Case ID: ark_125/html/0234-01.html
Source: Caselaw Access Project
Author: {"author": "Hart, J.", "license": "Public Domain", "url": "https://static.case.law/"}
Date Created: 2024-08-24T03:29:51.129683

Wilson v. State.
    Opinion delivered September 25, 1916.
    Evidence — criminal prosecution — wipe as witness against husband. — Appellant was indicted for the crime of carnally knowing one T., a female under sixteen years of age. After the act, and before the trial, T. voluntarily married the appellant. Held, thereafter T. was incompetent to testify against appellant concerning the acts charged in the indictment.
    Appeal from-Miller Circuit Court; George R. Haynie, Judge;
    reversed.
    
      
      M. E. Sanderson, for appellant.
    The prosecuting witness being the wife of the defendant was incompetent to testify for or against him. Kirby’s Dig., § 3095. She does not come within the exception provided by the statute.' Kirby’s Dig., § 3092. 148 S. W. '328; 71 S. W. 20; 75 S. W. 497; 126 S. W. 591; 79 N. W. 518; 98 N. W. 510; 37 So. 156; 43 S. E. 720; 4 Utah 499; 137 Cal. 534; 59 L. R. A. 588.
    
      Wallace Davis, Attorney General, and Hamilton Moses, Assistant, for appellee.
    The Attorney General confesses error on the ground that a crime committed against one who is not at the time the spouse of the other, is not a crime against the husband or the wife. In this ease there was no crime against the wife of the appellant, and she having subsequently married the appellant, was incompetent to testify. 209 Fed. 993; 146 Pac. 903; 98 N. W. 510; 98 Pac. 682; 39 S. W. 462; 79 N. W. 518; 40 S. W. 313; 45 L. R. A. (N. S.) 399; 94 Mass. 107; 70 Pac. 468; 129 Cal. 118; 122 la. 658; 92 Pac. 904; 4 Utah, 499; 37 So. 156; 43 S. E. 720; 130 N. C. 726; Wigmore on Evidence, § 2227; Jones on Evidence, § 734; Greenleaf on Evidence, § 336.
   Hart, J.

Lawrence Wilson was indicted for the crime of carnal abuse, charged to have been committed by carnally knowing Emma Turner, a female, under sixteen years of age. He was tried before a jury which returned a verdict of guilty and assessed his punishment at one year in the State penitentiary. The case is here on appeal.

It is conceded by counsel for the defendant that the testimony adduced in behalf of the State, if competent, is legally sufficient to support the verdict. Hence it is not necessary to abstract the testimony. The State relied on the evidence of Emma Turner to convict the defendant. After the indictment was found and before the trial commenced, Emma Turner married the defendant. She was permitted to testify over the objections of the defendant and the action of the court in this regard is the only assignment of error upon which a reversal of the judgment of conviction is asked. The Attorney General confesses error.

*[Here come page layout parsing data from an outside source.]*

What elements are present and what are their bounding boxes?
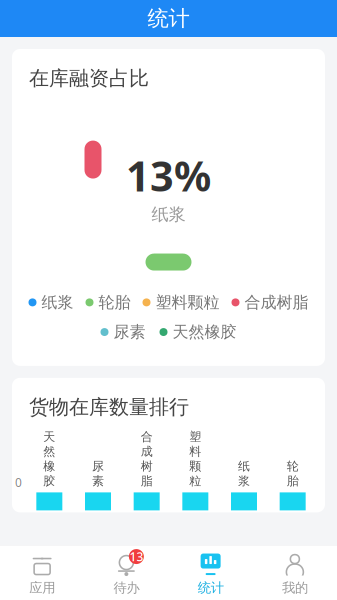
staticText: 胶 [43,474,55,488]
staticText: 尿素 [114,322,146,342]
staticText: 纸 [238,459,250,474]
button[interactable]: 我的 [253,546,337,600]
staticText: 颗 [189,459,201,474]
staticText: 然 [43,444,55,459]
staticText: 天然橡胶 [172,322,236,342]
staticText: 尿 [92,459,104,474]
staticText: 胎 [287,474,299,488]
staticText: 塑料颗粒 [156,293,220,312]
button[interactable]: 13 [84,546,168,600]
staticText: 橡 [43,459,55,474]
staticText: 在库融资占比 [29,66,149,91]
staticText: 纸浆 [42,293,74,312]
staticText: 轮 [287,459,299,474]
staticText: 树 [141,459,153,474]
staticText: 13 [129,549,143,564]
staticText: 浆 [238,474,250,488]
button[interactable]: 统计 [168,546,253,600]
staticText: 货物在库数量排行 [29,395,189,420]
staticText: 合成树脂 [244,293,308,312]
staticText: 合 [141,429,153,444]
staticText: 纸浆 [152,204,186,225]
staticText: 13% [126,148,211,203]
staticText: 0 [15,474,22,490]
staticText: 素 [92,474,104,488]
staticText: 待办 [113,580,139,596]
staticText: 粒 [189,474,201,488]
staticText: 塑 [189,429,201,444]
button[interactable]: 应用 [0,546,84,600]
staticText: 脂 [141,474,153,488]
staticText: 我的 [282,580,308,596]
staticText: 统计 [198,580,224,596]
staticText: 统计 [148,5,190,32]
staticText: 应用 [29,580,55,596]
staticText: 成 [141,444,153,459]
staticText: 料 [189,444,201,459]
staticText: 轮胎 [98,293,130,312]
staticText: 天 [43,429,55,444]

The correctness of the ruling of the trial court depends upon the construction of section 3092 of Kirby’s Digest, which reads as follows:

“In any criminal prosecution a husband and wife may testify against each other in all cases in which an injury has been done by either against the person or property of either.”

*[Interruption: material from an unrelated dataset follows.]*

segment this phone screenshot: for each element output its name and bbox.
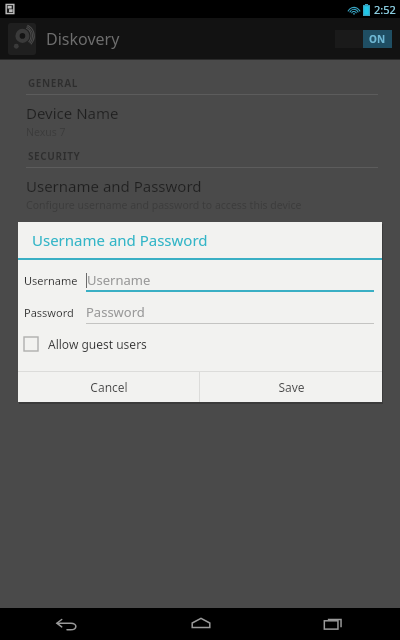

The common law upon considerations of public policy and to preserve the harmony of the marriage relation, prohibits the husband and wife from testifying for or against each other in criminal cases. Section 3092 of Kirby’s Digest makes the statutory exception to the rule of the exclusion of the husband or wife as a witness against each other while the marriage relation exists. The exception mentioned in the statute means an injury against the person or property of the husband or wife while they occupy that relation. In other words, an injury done by either against the person or property of either committed against one who is not at the time the spouse of the other, does not come within the exception provided for in the statute. Decisions so construing acts similar in terms to the one in question have been cited by both the Attorney General and by the counsel for the defendant. The rule is so nearly universal in its application that we need cite only a few of the cases. In none of the cases cited do we find any warrant for the conclusion that the wife would be co npetent as a witness against the husband upon his trial for an ofíense consisting of an injury to her unless the act occurred during the existence of the marriage relation, or was brought within it by force exerted by him, beginning before and continuing into and beyond the beginning of that relation. Norman v. State (Tenn.) 45 L. R. A. (N. S.) 399; State v. McKay (Iowa) 98 N. W. 510; State v. Evans, (Mo.) 39 S. W. 462; State v. Frey, (Minn.) 79 N. W. 518; Miller v. State, (Tex.) 40 S. W. 313; People v. Vann, (Cal.) 61 Pac. 776; Greenleaf on Evidence, 16th ed. Section 336.

In the instant case Emma Turner, the injured person, voluntarily married the defendant after the commission of the offense upon her person. She was not, therefore, a competent witness against her husband and the court erred in admitting her testimony before the jury. For that error the judgment will be reversed and the cause remanded for a new trial.